The twenty-ninth annual North American Symposium on Bat Research met at the University of Wisconsin-Madison Memorial Union from October 27-30, 1999, sponsored by the University of Wisconsin Zoological Museum. John Kirsch was the conference host, ably assisted by the members of his Local Committee: Deanna G. P. Byrnes, James M. Hutcheon, Holly I. McIntee, and E. Elizabeth Pillaert. There were 259 registered participants, not counting the educators who attended the special Bat Conservation Workshop on Saturday morning. In terms of numbers of participants, the 29th annual symposium is the second largest regular (non-international) North American meeting ever held (Horst, 1995; Griffiths, 1996, 1997, 1998). Only the 27th annual meeting in Tucson, with 269 registered participants, has been larger. One hundred and eleven scientific papers were presented at the Wisconsin meeting, not counting the special presentations for teachers made during the Saturday morning workshop. Thirty-four of these were poster presentations.  Once again this year, graduate and undergraduate student participants were invited to enter their platform papers and poster presentations in a competition which judged their merits. A special committee headed by Roy Horst judged twenty-six student platform papers and fifteen student posters. Four cash prizes of $250 each were awarded at the Friday evening banquet. Michael A. Menzel of West Virginia University won the Bat Conservation International prize, Chris W. Nicolay of Northeastern Ohio Universities College of Medicine won the Bat Research News prize, Daniel A. Taylor of Northern Arizona University won the LuBee Foundation prize, and Jodi L. Sedlock of the University of Illinois at Chicago won the Karl F. Koopman prize. The special SPELEOBOOKS merchandise prize was awarded to Jenise Segarra Desoto of the Interamerican University of Puerto Rico for the best poster. Generous monetary donations from Bat Conservation International, from Roy Horst at Bat Research News, Roger Haagenson and John Seyjagat of The Lubee Foundation, and Emily Davis Mobley of SPELEOBOOKS made the first three prizes possible. Donations from a number of individuals made the Karl F. Koopman Prize possible.

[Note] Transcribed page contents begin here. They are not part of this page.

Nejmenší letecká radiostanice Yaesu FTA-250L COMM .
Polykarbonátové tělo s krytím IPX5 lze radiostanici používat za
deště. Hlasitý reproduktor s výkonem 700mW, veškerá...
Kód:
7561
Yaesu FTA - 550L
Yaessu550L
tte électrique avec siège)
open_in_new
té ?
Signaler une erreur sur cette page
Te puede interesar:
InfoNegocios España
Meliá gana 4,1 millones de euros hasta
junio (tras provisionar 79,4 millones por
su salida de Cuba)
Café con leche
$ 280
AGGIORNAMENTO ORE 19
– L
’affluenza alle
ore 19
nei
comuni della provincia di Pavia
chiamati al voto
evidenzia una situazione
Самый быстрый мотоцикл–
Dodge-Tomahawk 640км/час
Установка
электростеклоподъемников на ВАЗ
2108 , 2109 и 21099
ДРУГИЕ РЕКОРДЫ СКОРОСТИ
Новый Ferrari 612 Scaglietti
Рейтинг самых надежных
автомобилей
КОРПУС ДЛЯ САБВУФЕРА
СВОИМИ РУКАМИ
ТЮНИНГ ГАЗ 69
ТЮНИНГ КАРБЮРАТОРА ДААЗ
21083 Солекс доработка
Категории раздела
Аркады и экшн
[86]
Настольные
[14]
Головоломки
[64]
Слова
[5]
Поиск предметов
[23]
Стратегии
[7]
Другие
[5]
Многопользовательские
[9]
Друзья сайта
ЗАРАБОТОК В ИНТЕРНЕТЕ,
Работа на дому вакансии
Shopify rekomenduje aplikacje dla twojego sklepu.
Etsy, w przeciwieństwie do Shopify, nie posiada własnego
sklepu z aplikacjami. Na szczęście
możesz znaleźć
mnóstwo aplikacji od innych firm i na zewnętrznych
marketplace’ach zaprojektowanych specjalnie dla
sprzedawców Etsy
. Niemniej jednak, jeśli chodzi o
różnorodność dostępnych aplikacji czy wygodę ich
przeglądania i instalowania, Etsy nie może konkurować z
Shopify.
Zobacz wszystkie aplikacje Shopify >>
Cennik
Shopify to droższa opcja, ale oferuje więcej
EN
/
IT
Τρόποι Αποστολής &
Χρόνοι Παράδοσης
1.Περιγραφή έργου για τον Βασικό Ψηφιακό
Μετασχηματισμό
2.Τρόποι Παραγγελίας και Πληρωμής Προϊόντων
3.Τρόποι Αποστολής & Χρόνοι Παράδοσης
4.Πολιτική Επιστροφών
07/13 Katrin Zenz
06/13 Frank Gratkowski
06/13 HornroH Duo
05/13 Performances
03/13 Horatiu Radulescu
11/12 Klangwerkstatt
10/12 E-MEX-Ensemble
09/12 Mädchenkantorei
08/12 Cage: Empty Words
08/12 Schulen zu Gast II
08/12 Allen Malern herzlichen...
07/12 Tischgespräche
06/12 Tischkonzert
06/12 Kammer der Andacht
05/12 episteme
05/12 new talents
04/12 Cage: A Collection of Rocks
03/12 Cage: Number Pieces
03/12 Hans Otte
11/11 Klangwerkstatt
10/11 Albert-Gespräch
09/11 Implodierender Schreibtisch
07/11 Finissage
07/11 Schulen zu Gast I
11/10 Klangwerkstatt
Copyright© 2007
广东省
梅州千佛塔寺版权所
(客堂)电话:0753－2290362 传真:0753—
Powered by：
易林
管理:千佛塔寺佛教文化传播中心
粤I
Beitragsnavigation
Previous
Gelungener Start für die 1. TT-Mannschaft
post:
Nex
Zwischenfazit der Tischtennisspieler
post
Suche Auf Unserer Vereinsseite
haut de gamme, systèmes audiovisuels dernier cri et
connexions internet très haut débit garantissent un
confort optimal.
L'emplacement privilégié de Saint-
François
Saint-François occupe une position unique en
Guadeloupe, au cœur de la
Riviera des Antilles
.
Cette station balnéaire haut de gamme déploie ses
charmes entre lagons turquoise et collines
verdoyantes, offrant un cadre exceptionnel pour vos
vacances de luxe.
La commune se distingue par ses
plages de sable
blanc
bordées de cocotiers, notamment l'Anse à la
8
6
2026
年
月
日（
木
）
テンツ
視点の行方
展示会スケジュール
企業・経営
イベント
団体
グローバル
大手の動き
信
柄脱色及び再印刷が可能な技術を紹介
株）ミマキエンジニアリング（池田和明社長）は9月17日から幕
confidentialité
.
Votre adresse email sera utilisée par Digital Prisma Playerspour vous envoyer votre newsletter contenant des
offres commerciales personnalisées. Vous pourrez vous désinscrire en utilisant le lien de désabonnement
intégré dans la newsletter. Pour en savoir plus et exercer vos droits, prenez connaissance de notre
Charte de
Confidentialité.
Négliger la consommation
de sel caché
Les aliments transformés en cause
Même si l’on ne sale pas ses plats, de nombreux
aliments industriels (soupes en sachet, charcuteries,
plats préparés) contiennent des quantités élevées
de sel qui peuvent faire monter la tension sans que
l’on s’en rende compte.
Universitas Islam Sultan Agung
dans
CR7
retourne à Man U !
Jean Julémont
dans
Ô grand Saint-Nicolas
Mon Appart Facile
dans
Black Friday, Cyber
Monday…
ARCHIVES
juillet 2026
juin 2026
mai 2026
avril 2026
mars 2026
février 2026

The North American Symposium on Bat Research has always prided itself on its lack of formal organization. Since its inception, it has simply been an annual gathering of people who meet to discuss the latest research on bats. Times change, and the organization has grown to the point where, financially speaking, it has become of greater interest to federal and state taxing agencies. It has become necessary to adopt a minimal level of organization, in order to become recognized as an official tax-exempt organization. At the 1999 business meeting, participants unanimously adopted a new Constitution and By-Laws which took effect at the close of the 1999 meeting.

Pat Morton of Texas Parks and Wildlife once again organized and ran a special bat education workshop on Saturday morning of the conference. She was assisted this year by Rebecca Christoffel of the University of Wisconsin - Madison, Dennis Yockers of the University of Wisconsin - Stevens Point, Dolly Ledin of the University of Wisconsin - Madison, and Ann Burgess of the University of Wisconsin - Madison. The workshop was very well attended by Wisconsin teachers, conservation workers, and other local persons interested in the conservation of bats. This was the fourth year in a row that Pat has organized and run this workshop in conjunction with the NASBR. I thank Pat and her co-organizers for their efforts which made the workshop possible. Finally, let me extend my special thanks to John Kirsch, Deanna G. P. Byrnes, Margaret Griffiths (my wife), and Roy Horst for all the hard work they did to make this meeting a success.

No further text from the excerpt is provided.